== Data to examine
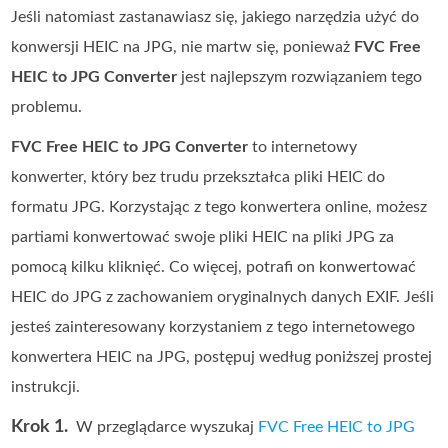
Jeśli natomiast zastanawiasz się, jakiego narzędzia użyć do
konwersji HEIC na JPG, nie martw się, ponieważ
FVC Free
HEIC to JPG Converter
jest najlepszym rozwiązaniem tego
problemu.
FVC Free HEIC to JPG Converter
to internetowy
konwerter, który bez trudu przekształca pliki HEIC do
formatu JPG. Korzystając z tego konwertera online, możesz
partiami konwertować swoje pliki HEIC na pliki JPG za
pomocą kilku kliknięć. Co więcej, potrafi on konwertować
HEIC do JPG z zachowaniem oryginalnych danych EXIF. Jeśli
jesteś zainteresowany korzystaniem z tego internetowego
konwertera HEIC na JPG, postępuj według poniższej prostej
instrukcji.
Krok 1.
W przeglądarce wyszukaj
FVC Free HEIC to JPG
====
## Assigned task
Please copy the records above word for word, leaving out every picture.

## Written solution
Jeśli natomiast zastanawiasz się, jakiego narzędzia użyć do
konwersji HEIC na JPG, nie martw się, ponieważ
FVC Free
HEIC to JPG Converter
jest najlepszym rozwiązaniem tego
problemu.
FVC Free HEIC to JPG Converter
to internetowy
konwerter, który bez trudu przekształca pliki HEIC do
formatu JPG. Korzystając z tego konwertera online, możesz
partiami konwertować swoje pliki HEIC na pliki JPG za
pomocą kilku kliknięć. Co więcej, potrafi on konwertować
HEIC do JPG z zachowaniem oryginalnych danych EXIF. Jeśli
jesteś zainteresowany korzystaniem z tego internetowego
konwertera HEIC na JPG, postępuj według poniższej prostej
instrukcji.
Krok 1.
W przeglądarce wyszukaj
FVC Free HEIC to JPG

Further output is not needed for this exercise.